Es por ello, por lo que cobra su plena dimensión, la cuestión de fondo que divide a los afectados y que puede dirimirse en torno a dos enfoques básicos, consistentes, en atribuir dicha responsabilidad, sobre un error de Estado por negligencia, el uno o sobre una estafa de Estado con dolo, el otro.

En el 1º de los casos, la responsabilidad que recae en la Administración del Estado, tan sólo emana de la ineficiencia o el mal funcionamiento de éste, pero, a pesar de la inseguridad y desconfianza que puede originar en la ciudadanía, no supone una disfunción estructural, irreparable, que convierta en inviable a todo el sistema, aunque lo haga extremadamente inestable.

En el caso 2º, por el contrario, lo que se produce, realmente, es un engaño masivo, deliberado y sistematizado, cuyo resultado no es, estrictamente, eventual o aleatorio, sino que está controlado por aquellos órganos que se encuentran directamente implicados. Se trata, pues, de un acto de corrupción general, institucionalizada. Su efecto anímico sobre la población, además de las mismas consecuencias del anterior evento, suele ser, además, la parálisis y el miedo a una arbitrariedad incontestable.

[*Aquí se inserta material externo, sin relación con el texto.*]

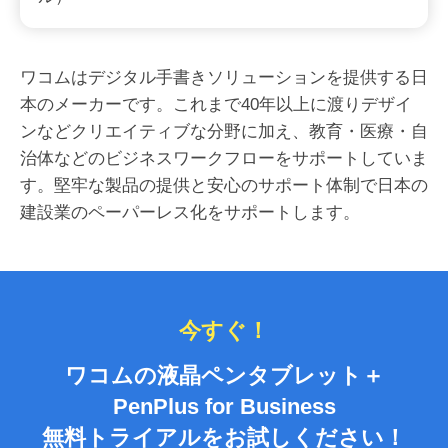
ワコムはデジタル手書きソリューションを提供する日
本のメーカーです。これまで40年以上に渡りデザイ
ンなどクリエイティブな分野に加え、教育・医療・自
治体などのビジネスワークフローをサポートしていま
す。堅牢な製品の提供と安心のサポート体制で日本の
建設業のペーパーレス化をサポートします。
今すぐ！
ワコムの液晶ペンタブレット＋
PenPlus for Business
無料トライアルをお試しください！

Podrían dar lugar, éstos conceptos, a la realización de una tesis sociológica que propiciase, a su vez, un debate apasionante sobre el impacto y repercusión en la opinión pública, en general, de ámbos fenómenos equiparables.

No obstante, lo que para algunos queda claro con mayor facilidad, es la distinción, que en el ámbito del Derecho Penal, se establece, en cuanto a la aplicación de las penas en función de la gravedad de los diferentes delitos. Si la medición de esas penas nos proporciona la referencia válida para valorar cada tipo de delito, podemos deducir, lógicamente, que no puede darnos igual, que el Estado pague la responsabilidad de su acción, por error o negligencia, a que la pague, por causarla con falsedad y con mala fé o dolo.

De igual modo y tal como se establecen las penas para los individuos, sería relativamente sencillo, extrapolarlas, para hacerlas repercutir sobre ese ente abstracto que configura al Estado. Máxime, cuando, también, existe la posibilidad de identificar individualmente a los integrantes, responsables, de cada acción conjunta de Estado.